The task: Look below for the line containing "La nostra offerta è generalmente se"; from there through the line containing "degli errori di traduzione.", both lines included, please set down each line exactly and nothing else.

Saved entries

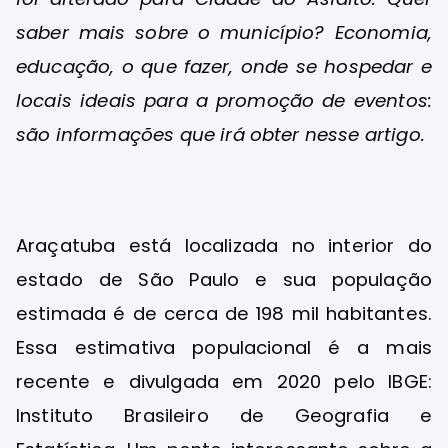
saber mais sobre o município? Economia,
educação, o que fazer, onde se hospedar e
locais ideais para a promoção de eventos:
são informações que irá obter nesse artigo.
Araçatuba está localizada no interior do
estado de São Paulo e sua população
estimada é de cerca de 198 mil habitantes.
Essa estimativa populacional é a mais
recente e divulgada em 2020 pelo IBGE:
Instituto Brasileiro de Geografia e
--
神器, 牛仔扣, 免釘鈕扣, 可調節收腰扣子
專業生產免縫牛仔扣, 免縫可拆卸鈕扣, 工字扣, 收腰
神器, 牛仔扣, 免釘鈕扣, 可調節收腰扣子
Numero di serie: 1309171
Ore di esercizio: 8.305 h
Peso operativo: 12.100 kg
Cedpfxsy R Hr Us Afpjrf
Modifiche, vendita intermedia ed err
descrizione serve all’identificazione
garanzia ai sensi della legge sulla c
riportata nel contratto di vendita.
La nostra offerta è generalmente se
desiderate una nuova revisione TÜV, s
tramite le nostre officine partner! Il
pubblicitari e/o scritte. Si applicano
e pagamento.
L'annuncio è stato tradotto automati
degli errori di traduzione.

Expected output:
La nostra offerta è generalmente se
desiderate una nuova revisione TÜV, s
tramite le nostre officine partner! Il
pubblicitari e/o scritte. Si applicano
e pagamento.
L'annuncio è stato tradotto automati
degli errori di traduzione.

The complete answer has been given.